Dunia pernah mengenalnya sebagai Theo Vkytor—penulis jenius di balik Last Prayer, karya horor yang menembus batas antara keimanan dan kegilaan. Tapi sejak kemunculan Flo Viva Mythology, game yang terinspirasi dari warisan kelam ciptaannya, batas antara fiksi dan kenyataan mulai runtuh satu per satu. Langit kehilangan warna. Kota-kota membusuk dalam piksel. Dan huruf-huruf dari naskah Theo menari bebas, menyusun ulang dunia tanpa izin penciptanya.

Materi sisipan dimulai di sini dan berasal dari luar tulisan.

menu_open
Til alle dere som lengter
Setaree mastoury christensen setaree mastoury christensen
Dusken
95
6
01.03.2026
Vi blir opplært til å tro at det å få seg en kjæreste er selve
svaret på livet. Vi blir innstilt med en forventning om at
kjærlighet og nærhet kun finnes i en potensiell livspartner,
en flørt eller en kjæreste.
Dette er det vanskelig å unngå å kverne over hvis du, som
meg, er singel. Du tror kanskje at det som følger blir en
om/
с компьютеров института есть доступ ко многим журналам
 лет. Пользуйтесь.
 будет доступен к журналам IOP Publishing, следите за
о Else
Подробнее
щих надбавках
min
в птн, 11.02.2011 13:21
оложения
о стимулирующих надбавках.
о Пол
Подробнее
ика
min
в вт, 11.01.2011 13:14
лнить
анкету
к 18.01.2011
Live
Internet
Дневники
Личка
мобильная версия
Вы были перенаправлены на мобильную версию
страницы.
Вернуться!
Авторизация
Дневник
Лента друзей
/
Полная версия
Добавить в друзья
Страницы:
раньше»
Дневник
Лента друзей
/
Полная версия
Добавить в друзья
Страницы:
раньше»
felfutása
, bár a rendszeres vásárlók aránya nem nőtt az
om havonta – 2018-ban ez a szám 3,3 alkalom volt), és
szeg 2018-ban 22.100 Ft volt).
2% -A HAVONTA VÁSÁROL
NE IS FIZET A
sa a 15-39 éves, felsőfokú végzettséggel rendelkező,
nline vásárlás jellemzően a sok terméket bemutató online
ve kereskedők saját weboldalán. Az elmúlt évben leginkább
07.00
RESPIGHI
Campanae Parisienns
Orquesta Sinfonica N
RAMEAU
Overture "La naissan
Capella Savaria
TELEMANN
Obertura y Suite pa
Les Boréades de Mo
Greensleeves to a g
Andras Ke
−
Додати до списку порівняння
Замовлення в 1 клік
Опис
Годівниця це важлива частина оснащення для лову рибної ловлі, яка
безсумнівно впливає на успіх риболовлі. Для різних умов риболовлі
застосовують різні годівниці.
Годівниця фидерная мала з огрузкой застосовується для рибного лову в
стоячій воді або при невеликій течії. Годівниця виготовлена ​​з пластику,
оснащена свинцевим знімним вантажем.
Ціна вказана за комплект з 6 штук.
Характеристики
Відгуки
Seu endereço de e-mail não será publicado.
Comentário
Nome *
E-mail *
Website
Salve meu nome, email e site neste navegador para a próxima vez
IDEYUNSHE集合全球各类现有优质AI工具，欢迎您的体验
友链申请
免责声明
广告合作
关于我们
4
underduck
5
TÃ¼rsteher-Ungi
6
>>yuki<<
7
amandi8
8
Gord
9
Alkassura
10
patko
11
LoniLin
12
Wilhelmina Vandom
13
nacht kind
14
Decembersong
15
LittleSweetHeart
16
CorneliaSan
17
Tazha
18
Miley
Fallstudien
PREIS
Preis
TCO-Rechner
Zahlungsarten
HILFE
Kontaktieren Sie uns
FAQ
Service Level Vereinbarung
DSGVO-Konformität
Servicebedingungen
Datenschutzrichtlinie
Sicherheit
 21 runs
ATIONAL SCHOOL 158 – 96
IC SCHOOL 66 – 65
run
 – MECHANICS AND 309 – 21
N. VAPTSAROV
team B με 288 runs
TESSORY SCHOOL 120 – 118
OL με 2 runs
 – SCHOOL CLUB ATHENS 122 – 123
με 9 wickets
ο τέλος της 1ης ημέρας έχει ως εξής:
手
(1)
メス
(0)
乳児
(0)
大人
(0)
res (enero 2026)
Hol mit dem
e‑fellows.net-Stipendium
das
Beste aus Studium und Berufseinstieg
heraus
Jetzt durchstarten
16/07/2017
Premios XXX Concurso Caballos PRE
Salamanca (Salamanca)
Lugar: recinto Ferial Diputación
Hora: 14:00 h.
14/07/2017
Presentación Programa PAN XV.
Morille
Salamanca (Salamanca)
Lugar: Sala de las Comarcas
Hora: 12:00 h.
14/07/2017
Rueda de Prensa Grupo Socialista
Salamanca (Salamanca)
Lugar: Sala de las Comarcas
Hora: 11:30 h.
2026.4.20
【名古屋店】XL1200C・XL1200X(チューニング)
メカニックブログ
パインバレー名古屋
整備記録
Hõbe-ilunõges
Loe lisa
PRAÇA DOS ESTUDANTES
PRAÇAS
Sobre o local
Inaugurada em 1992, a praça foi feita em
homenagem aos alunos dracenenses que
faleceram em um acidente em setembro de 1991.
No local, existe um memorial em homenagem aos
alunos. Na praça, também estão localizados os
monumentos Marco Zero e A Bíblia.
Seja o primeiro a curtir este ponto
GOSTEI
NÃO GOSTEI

Di ambang kehancuran digital itu, Theo berdiri di garis tak kasat mata antara manusia dan karakter, penulis dan ciptaan. Ia menyaksikan bagaimana realitas menulis ulang dirinya—menghapus napasnya, mengganti jantungnya dengan denyut kode yang hidup. Dunia game bukan lagi hiburan; ia telah menjadi kelanjutan dari doa yang tidak pernah berhenti.
Kini, ketika Flo Viva Mythology menelan dunia manusia, hanya satu pertanyaan yang tersisa.
Apakah Theo masih menulis kisahnya sendiri… ataukah ia hanya karakter di bab yang belum selesai?
Karya ini diterbitkan atas izin NovelToon Girenda Dafa Putra, isi konten hanyalah pandangan pribadi pembuatnya, tidak mewakili NovelToon sendiri
Simfoni Hijau dari Akhir Dunia
...Chapter 1...
Terjadi letupan nan mengguncang permukaan tanah.
Udara di sekitar seakan menelan dirinya sendiri, lalu memuntahkan warna hijau menyala nan menggelegak bagai cairan dari dunia yang belum pernah dijamah manusia.
Api itu bukan sekadar panas, melainkan sesuatu nan menolak untuk dipahami; seolah memiliki kesadarannya sendiri, menari liar sambil melumatkan pandangan mata siapa pun yang berani menatap.
Dalam kehijauan tersebut, dunia berubah menjadi kabut tebal.
Bukan dari asap, melainkan dari cahaya yang terlalu padat, terlalu pekat untuk disebut hanya sekadar sinar.
Segala bentuk kehilangan identitasnya.
Pepohonan, tanah, bahkan langit seakan melebur ke dalam kegelapan yang menyamar menjadi terang.
Dari pusaran api hijau, sesuatu yang tipis dan mematikan muncul.
Ia berkilat seolah dibuat dari sinar logam yang dicelupkan ke dalam darah bintang, melesat begitu cepat hingga udara pun tak sempat bergetar.
Tidak ada bunyi ledakan kedua, hanya desir halus yang datang terlambat setelah bencana sudah terjadi.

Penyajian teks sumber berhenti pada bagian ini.